Pese a que Vardá insistió en que “la película no fue inspirada por una mujer,” la vagabunda que se encontró contribuyó en buena parte a la autenticidad del film. Ella se quedó con la directora y con el equipo por aproximadamente seis semanas, y recibió dinero en pago por mostrarle a la actriz protagonista cómo comportarse, como, incluso, hacer fuego y armar una carpa. Ella interpreta un pequeño papel en Sin techo ni ley: “puedes verla en la estación de tren cerca del final de la película”, dijo Varda. “Y luego desapareció otra vez”.

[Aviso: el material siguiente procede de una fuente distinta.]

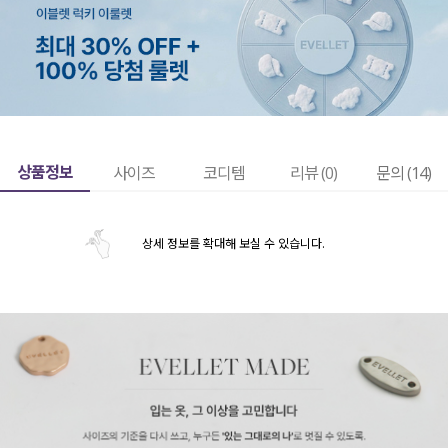
상품정보
사이즈
코디템
리뷰 (
0
)
문의 (14)
상세 정보를 확대해 보실 수 있습니다.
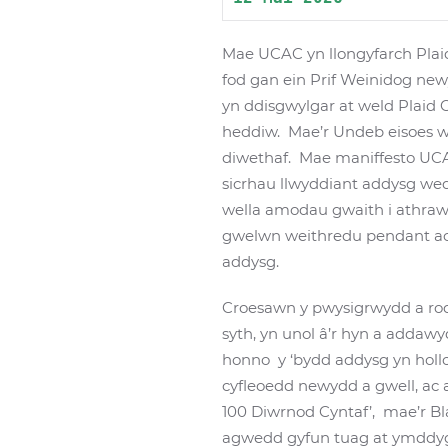
Mae UCAC yn llongyfarch Plai
fod gan ein Prif Weinidog ne
yn ddisgwylgar at weld Plaid 
heddiw. Mae’r Undeb eisoes we
diwethaf. Mae maniffesto UCAC
sicrhau llwyddiant addysg we
wella amodau gwaith i athraw
gwelwn weithredu pendant ac e
addysg.
Croesawn y pwysigrwydd a rod
syth, yn unol â’r hyn a addaw
honno y ‘bydd addysg yn hollol
cyfleoedd newydd a gwell, ac 
100 Diwrnod Cyntaf’, mae’r Bl
agwedd gyfun tuag at ymddygia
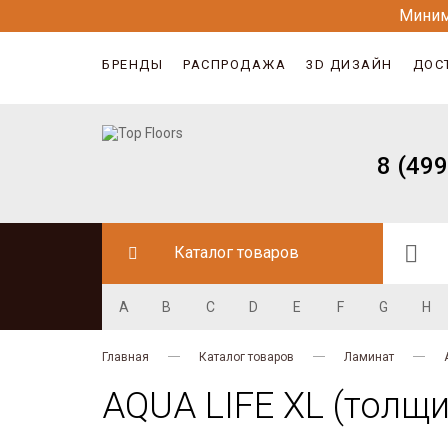
Миним
БРЕНДЫ
РАСПРОДАЖА
3D ДИЗАЙН
ДОС
8 (499
Каталог товаров
A
B
C
D
E
F
G
H
Главная
Каталог товаров
Ламинат
AQUA LIFE XL (толщи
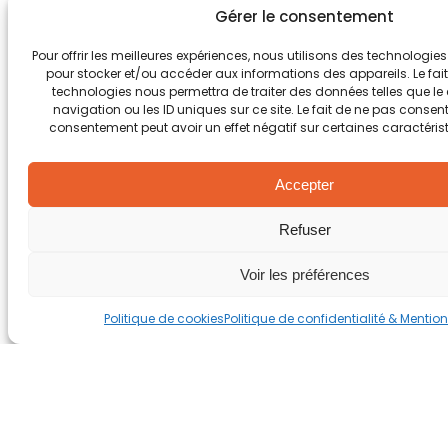
Gérer le consentement
Email *
Pour offrir les meilleures expériences, nous utilisons des technologies
Site web
pour stocker et/ou accéder aux informations des appareils. Le fait
technologies nous permettra de traiter des données telles que 
Enregistrer mon nom, mon e-mail et mon site
navigation ou les ID uniques sur ce site. Le fait de ne pas consenti
web dans le navigateur pour mon prochain
consentement peut avoir un effet négatif sur certaines caractérist
commentaire.
Commentaire
*
Accepter
Refuser
Voir les préférences
Politique de cookies
Politique de confidentialité & Mentio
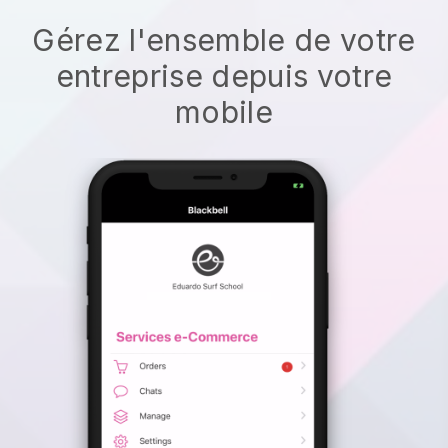
Gérez l'ensemble de votre
entreprise depuis votre
mobile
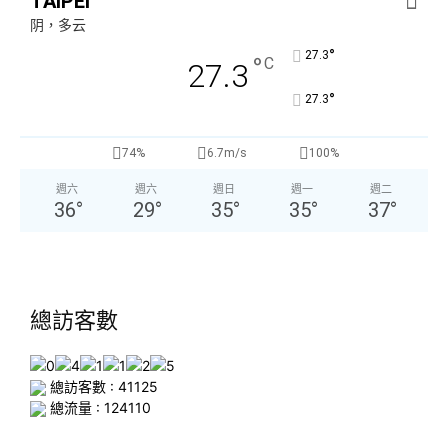
TAIPEI
阴，多云
°
27.3
°
C
27.3
°
27.3
74%
6.7m/s
100%
週六
週六
週日
週一
週二
36
°
29
°
35
°
35
°
37
°
總訪客數
總訪客數 : 41125
總流量 : 124110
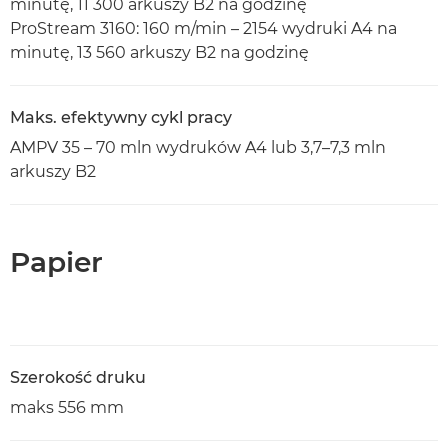
minutę, 11 300 arkuszy B2 na godzinę
ProStream 3160: 160 m/min – 2154 wydruki A4 na
minutę, 13 560 arkuszy B2 na godzinę
Maks. efektywny cykl pracy
AMPV 35 – 70 mln wydruków A4 lub 3,7–7,3 mln
arkuszy B2
Papier
Szerokość druku
maks 556 mm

Fue después de este encuentro que la realizadora pudo percibir sus temáticas: “ya tenía el invierno, la mugre, la vagabunda y la muerte por congelamiento. Se convirtió más precisamente en una mujer joven, una que no desea establecer vínculos, recibir ayuda o decir gracias. Ella no tiene nada que ver con los hijos de las flores de los hippies; ella es parte de una nueva camada de jóvenes mujeres sin techo.” Es alguien que está harta de todo, quien dice “déjenme en paz” y finalmente es dejada en paz. Su negativa me asombra, me inquieta, me intriga.”

Varda trató de encontrar una forma que reflejara esas emociones y finalmente creó lo que ella misma llamó “un test de Rorschach así como una pieza estructurada de película. No es solamente la historia de Mona sino cómo contar su historia, es tema y variaciones, como una estructura musical.”

“Quiero que los espectadores se definan cara a cara con Mona,” continuó la realizadora. “Por ejemplo, ¿le darías un aventón a Mona? ¿La dejarías dormir en tu auto? ¿Le darías dinero? No es la pregunta sino el hecho de preguntarse lo que importa.”

Varda describió Sin techo ni ley como “un juego de espejos o un puzzle en el que otros traen sus piezas. Finalmente, lo que me encanta es que faltan un montón de piezas,” dijo con una sonrisa. “En éste juego de espejos, aprendemos más acerca de las personas que reaccionan ante ella que acerca de Mona. En vez de un retrato imposible de Mona, hago un retrato de la campiña francesa actual —granjeros, mecánicos, profesores de matemática, marroquíes.”

“En la búsqueda de aquello que hace única a Mona, te acercas a muchos personajes: pienso en esas pequeñas figuras de los paisajes antiguos. Éstos, adviertes después, son los documentos de una sociedad. Por ejemplo los bosquejos  de todos los comerciantes del siglo XVIII no fueron hechos por historiadores ni sociólogos sino por artistas que hacían de testigos naturales de su tiempo.”